If a line in the records below contains "красоты", copy that line.
● ● ●
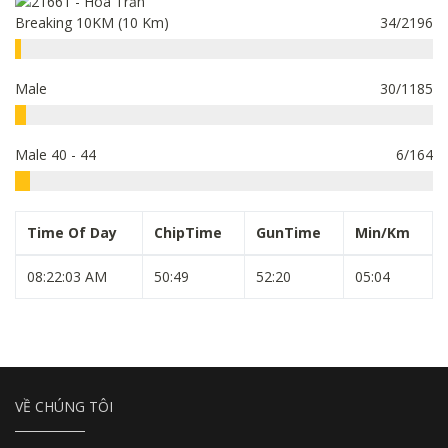
Breaking 10KM (10 Km)
34/2196
Male
30/1185
Male 40 - 44
6/164
Time Of Day
ChipTime
GunTime
Min/Km
08:22:03 AM
50:49
52:20
05:04
VỀ CHÚNG TÔI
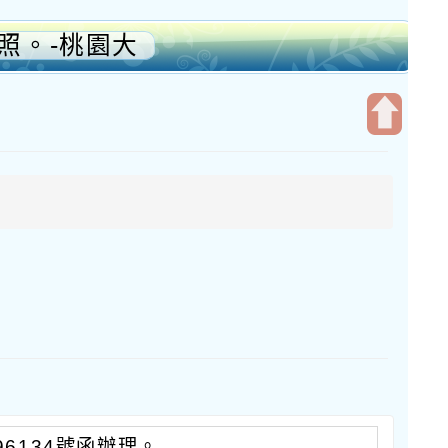
照。-桃園大
開
啟
上
方
區
塊
96134號函辦理。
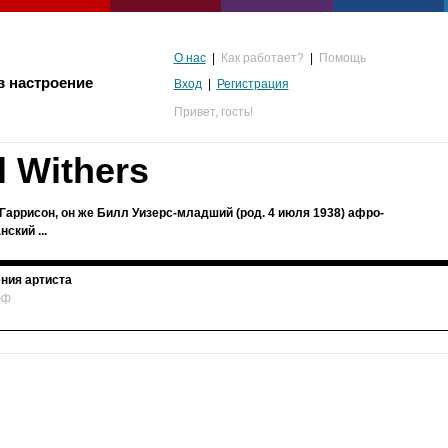
О нас
|
Как работает?
|
Помощь
в настроение
Вход
|
Регистрация
Привет,
гость!
l Withers
Гаррисон, он же Билл Уизерс-младший (род. 4 июля 1938) афро-
ский ...
ния артиста
фф
альгия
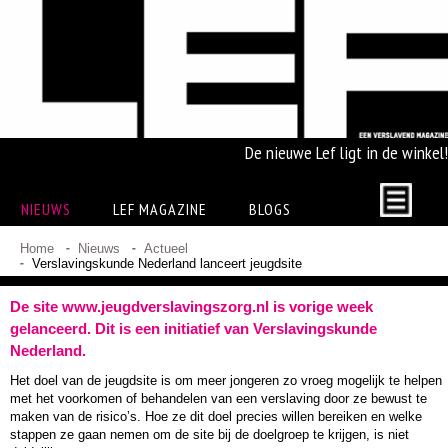
De nieuwe Lef ligt in de winkel!
NIEUWS
LEF MAGAZINE
BLOGS
Home
Nieuws
Actueel
Verslavingskunde Nederland lanceert jeugdsite
De site www.jeugdverslavingszorg.nl is vorige week
gelanceerd. Dit is een initiatief van Verslavingskunde
Nederland.
Het doel van de jeugdsite is om meer jongeren zo vroeg mogelijk te helpen
met het voorkomen of behandelen van een verslaving door ze bewust te
maken van de risico’s. Hoe ze dit doel precies willen bereiken en welke
stappen ze gaan nemen om de site bij de doelgroep te krijgen, is niet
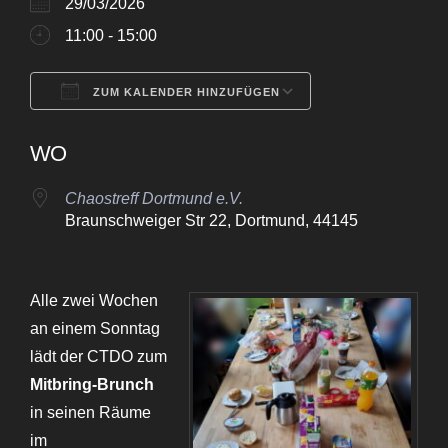
29/03/2026
11:00 - 15:00
ZUM KALENDER HINZUFÜGEN
ICS herunterladen
Google Kalende
WO
Chaostreff Dortmund e.V.
Braunschweiger Str 22, Dortmund, 44145
Alle zwei Wochen
an einem Sonntag
lädt der CTDO zum
Mitbring-Brunch
in seinen Räume
im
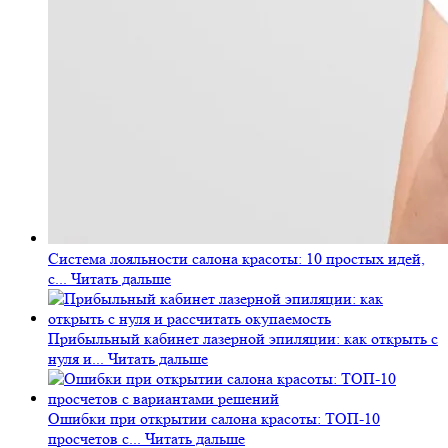
Система лояльности салона красоты: 10 простых идей,
с...
Читать дальше
Прибыльный кабинет лазерной эпиляции: как открыть с
нуля и...
Читать дальше
Ошибки при открытии салона красоты: ТОП-10
просчетов с...
Читать дальше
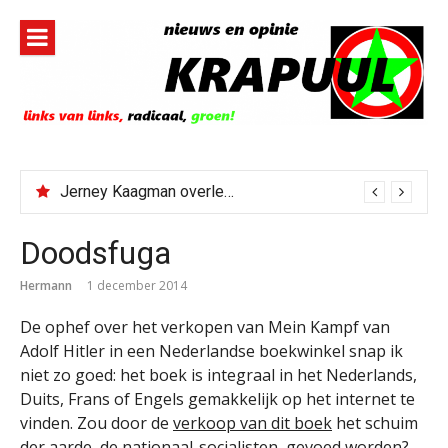
Naar
de
inhoud
springen
Jerney Kaagman overleden
Doodsfuga
Hermann
1 december 2014
De ophef over het verkopen van Mein Kampf van
Adolf Hitler in een Nederlandse boekwinkel snap ik
niet zo goed: het boek is integraal in het Nederlands,
Duits, Frans of Engels gemakkelijk op het internet te
vinden. Zou door de
verkoop van dit boek
het schuim
der aarde, de nationaal-socialisten, gevoed worden?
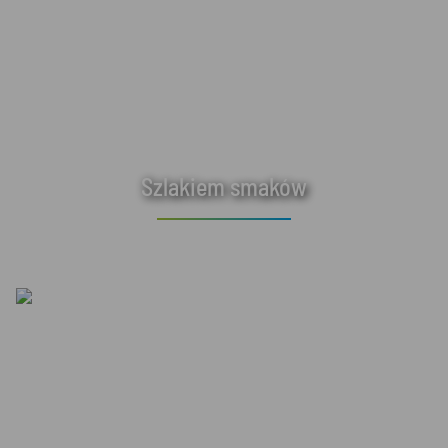
Szlakiem smaków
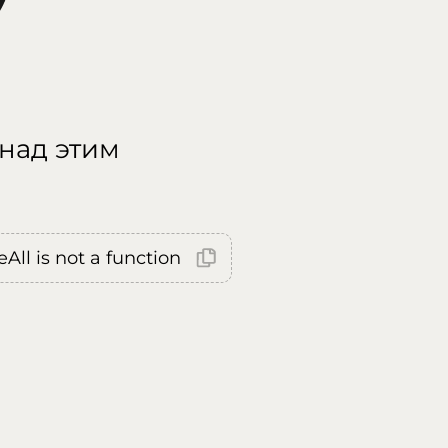
 над этим
All is not a function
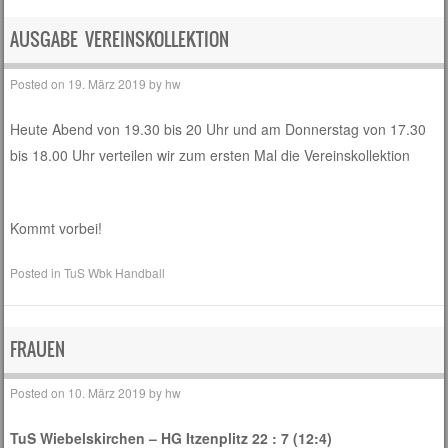
Post navigation
AUSGABE VEREINSKOLLEKTION
Posted on
19. März 2019
by
hw
Heute Abend von 19.30 bis 20 Uhr und am Donnerstag von 17.30
bis 18.00 Uhr verteilen wir zum ersten Mal die Vereinskollektion
Kommt vorbei!
Posted in
TuS Wbk Handball
FRAUEN
Posted on
10. März 2019
by
hw
TuS Wiebelskirchen – HG Itzenplitz 22 : 7 (12:4)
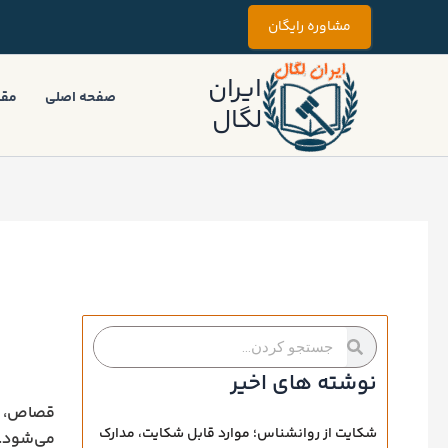
رش
مشاوره رایگان
ه
حتوا
ایران
صفحه اصلی
مقا
لگال
جستجو
جستجو
کردن
کردن
نوشته های اخیر
قصاص، ی
شکایت از روانشناس؛ موارد قابل شکایت، مدارک
می‌شود. 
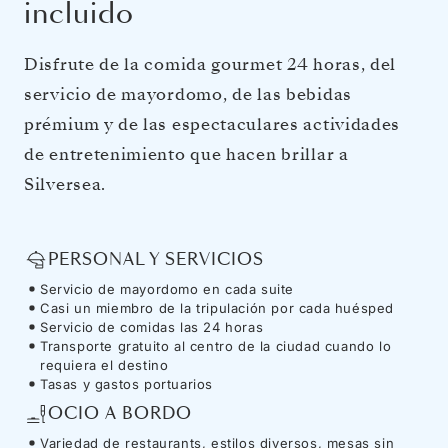
incluido
Disfrute de la comida gourmet 24 horas, del
servicio de mayordomo, de las bebidas
prémium y de las espectaculares actividades
de entretenimiento que hacen brillar a
Silversea.
PERSONAL Y SERVICIOS
Servicio de mayordomo en cada suite
Casi un miembro de la tripulación por cada huésped
Servicio de comidas las 24 horas
Transporte gratuito al centro de la ciudad cuando lo
requiera el destino
Tasas y gastos portuarios
OCIO A BORDO
Variedad de restaurants, estilos diversos, mesas sin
● ● ●
**Exercise result**
Система лояльности салона красоты: 10 простых идей,
Ошибки при открытии салона красоты: ТОП-10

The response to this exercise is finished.